McNeil identifies compliance as one of the most overlooked risks in benefits strategy. In the rush to manage costs, core ERISA requirements are frequently missed, leaving employers exposed. That oversight reflects a broader pattern of short-term decision-making in inflexible markets, where new risks are added faster than old ones are resolved.

  • Documentation matters: McNeil recalls a conversation with another broker whose client was undergoing a Department of Labor audit and was surprised when regulators rejected the carrier’s evidence of coverage as insufficient. "I had to explain that the ERISA plan document doesn’t come from the carrier," McNeil says. "It comes from the employer."

In trying to rein in costs, many employers end up taking on new risks they did not intend. For small and mid-sized companies in fully insured plans, the problem is structural. Deductibles and family premiums keep rising, but increases are driven by the carrier’s overall book of business, not by how a specific employer performs. With little control over outcomes, employers start looking for different funding options. When those moves are made without a clear understanding of the added responsibilities and liabilities, the result is often more exposure, not less, especially for smaller organizations.

  • Clear costs, cloudy comprehension: That risk extends beyond plan design. Options like Individual Coverage Health Reimbursement Arrangements (ICHRA) can offer more predictability, but only when employee understanding is addressed. When communication falls short, the gap between employer investment and employee perception widens, turning a major expense into a source of frustration rather than value.

  • Bronze medal backlash: When employers move from covering 100 percent of a Silver plan to partial coverage of a Bronze plan, backlash is often inevitable. "The problem is rarely the change itself, but how it's communicated," notes McNeil. "Without clear explanation of what the shift means for employees, organizations virtually guarantee confusion, frustration, and negative reaction."

Breaking out of the annual renewal cycle means moving beyond the once-a-year exercise of absorbing increases and moving on. McNeil encourages leaders to step back and look at the structure of their benefits strategy, not just the next pricing decision. Equally important, he says, is treating employee communication as a continuous responsibility rather than a single event. When organizations focus only on getting through the next renewal, rising premiums become a cost of inertia. Ongoing, clear communication helps employees understand the value of the investment and reduces friction over time.

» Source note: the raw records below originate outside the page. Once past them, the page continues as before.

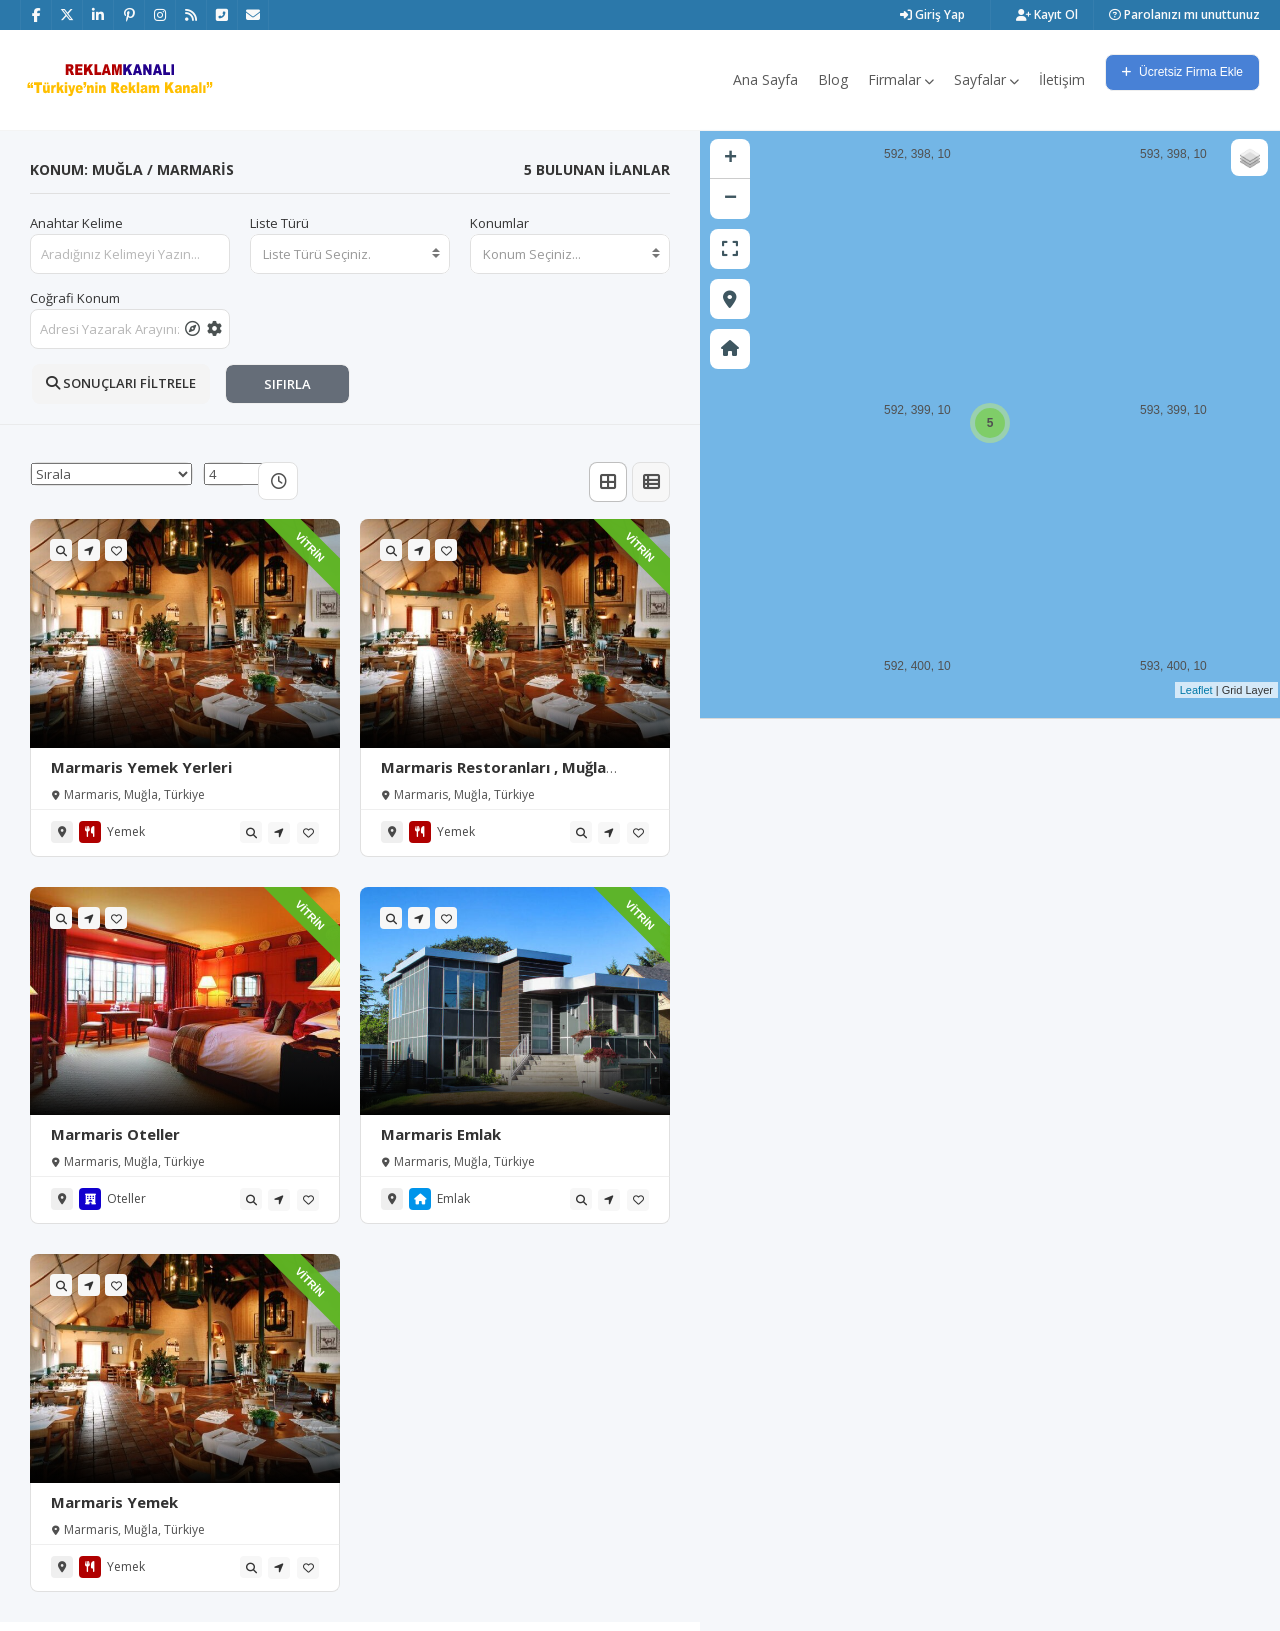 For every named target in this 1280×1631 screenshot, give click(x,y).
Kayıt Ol (1047, 14)
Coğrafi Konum (75, 298)
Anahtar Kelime (76, 223)
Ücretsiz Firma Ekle (1182, 72)
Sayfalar (986, 79)
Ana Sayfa (765, 79)
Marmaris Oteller (115, 1134)
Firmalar (901, 79)
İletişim (1062, 79)
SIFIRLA (287, 384)
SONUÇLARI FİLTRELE (121, 383)
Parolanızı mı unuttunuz (1184, 14)
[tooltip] (192, 329)
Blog (833, 79)
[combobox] (350, 254)
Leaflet (1196, 690)
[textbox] (350, 254)
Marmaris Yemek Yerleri (141, 767)
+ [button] (730, 159)
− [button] (730, 199)
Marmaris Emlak (441, 1134)
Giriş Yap (932, 14)
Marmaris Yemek (114, 1502)
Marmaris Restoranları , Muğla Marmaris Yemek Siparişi (493, 777) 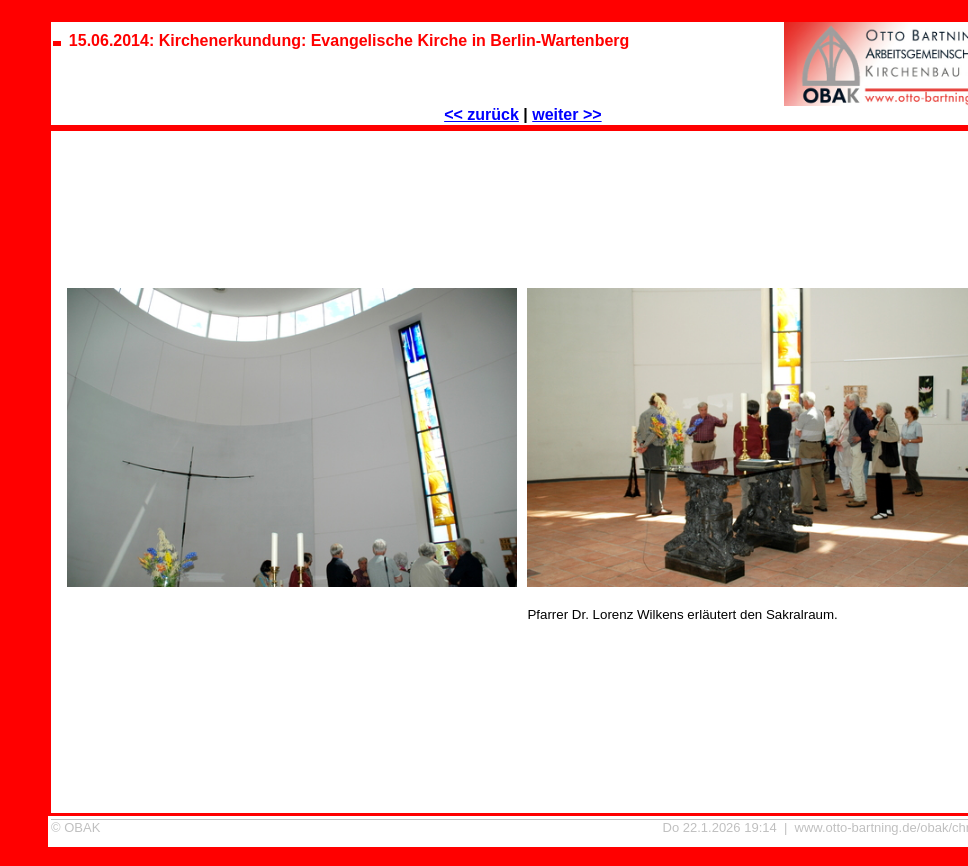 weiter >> (566, 114)
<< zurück (481, 114) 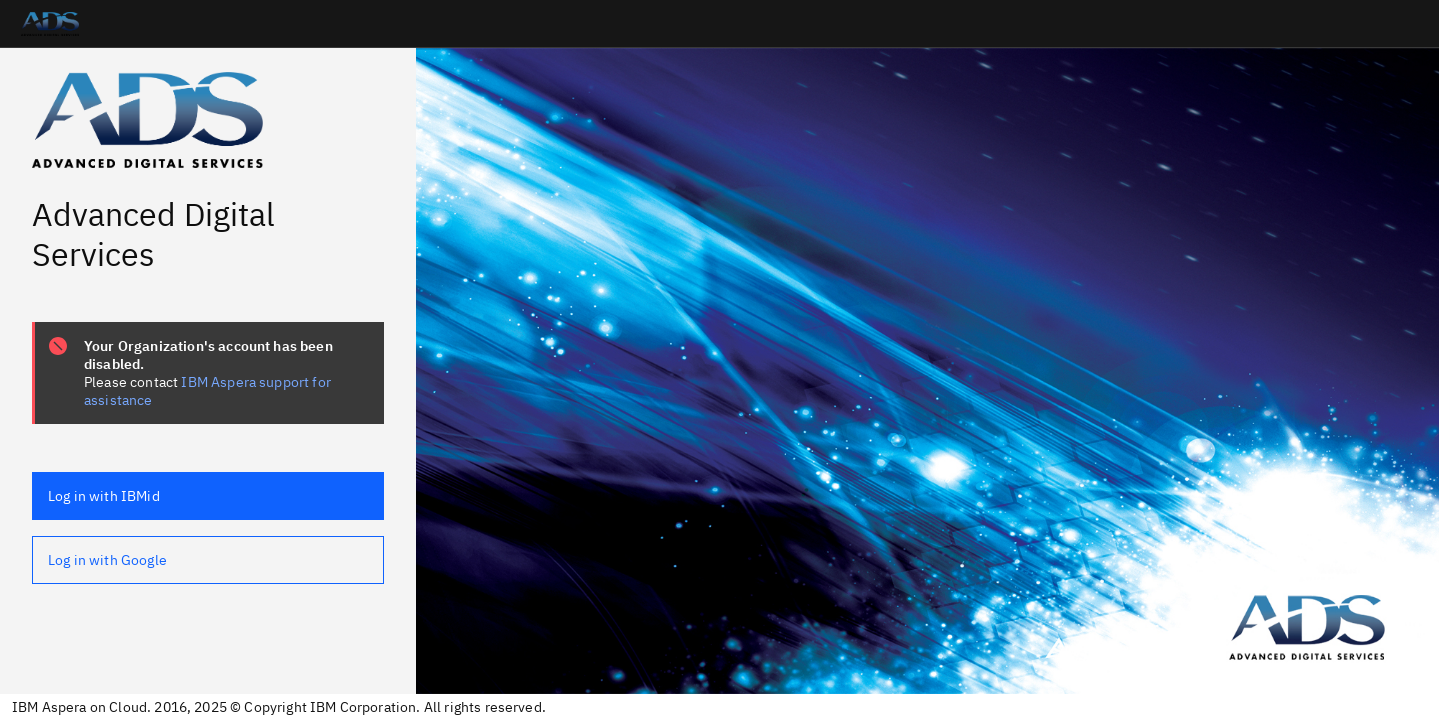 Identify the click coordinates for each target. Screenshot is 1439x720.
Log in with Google (107, 560)
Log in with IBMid (104, 496) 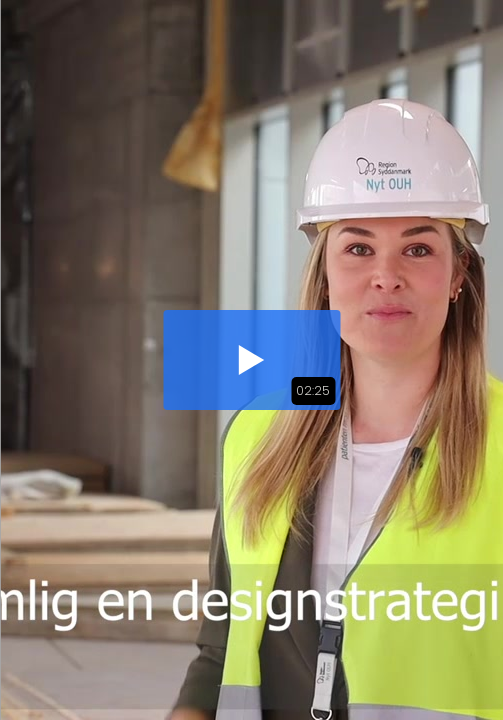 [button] (251, 360) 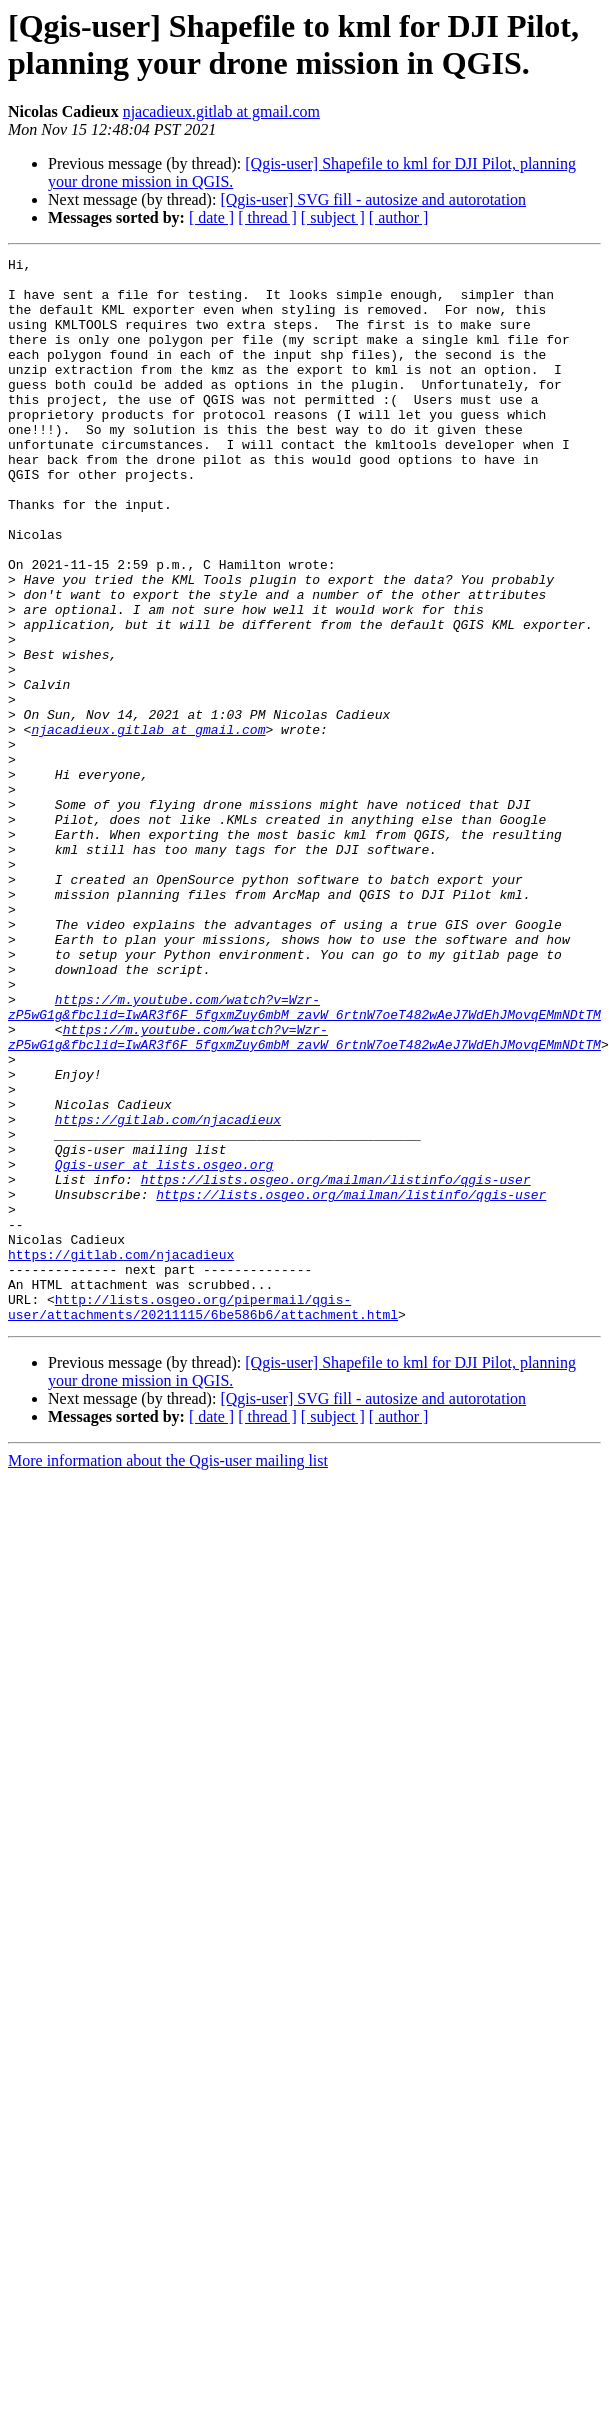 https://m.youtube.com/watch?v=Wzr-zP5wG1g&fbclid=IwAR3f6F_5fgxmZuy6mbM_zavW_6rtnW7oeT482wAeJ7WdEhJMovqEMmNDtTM (304, 1158)
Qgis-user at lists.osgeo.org (164, 1347)
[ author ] (399, 217)
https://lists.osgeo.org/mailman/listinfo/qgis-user (336, 1365)
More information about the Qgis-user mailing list (168, 1673)
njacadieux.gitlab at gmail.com (221, 111)
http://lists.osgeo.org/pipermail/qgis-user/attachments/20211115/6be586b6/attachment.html (203, 1518)
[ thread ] (267, 217)
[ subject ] (333, 217)
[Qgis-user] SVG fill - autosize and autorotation (373, 199)
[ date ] (211, 217)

  • Blow up your benefits: "Look at options that blow up what you're currently doing, like a captive or level-funded arrangement. Completely revamp how you communicate with employees. If you want people to value the money you're spending, you have to make communicating that value a priority," he says.

  • The boredom barrier: "Benefits are boring," McNeil says, noting that employees often tune out during formal meetings and only engage when they need the information later. That is why he points to high-visibility approaches used by companies like Zappos, where benefits information appears throughout the workplace. The objective, he says, is to keep benefits consistently visible rather than confined to a single annual presentation.

In the end, the effectiveness of a benefits strategy hinges on comprehension. Without a clear understanding of coverage, tradeoffs, and costs, employees are left to fill in the gaps themselves. The result is predictable: disengagement, skepticism, and resistance to change. Closing that gap requires consistent education and visibility, not a single annual event.

"That fundamental literacy is a huge problem. You so often meet with someone who confuses their copay with their deductible. It’s really about driving home a true understanding of the plan they have."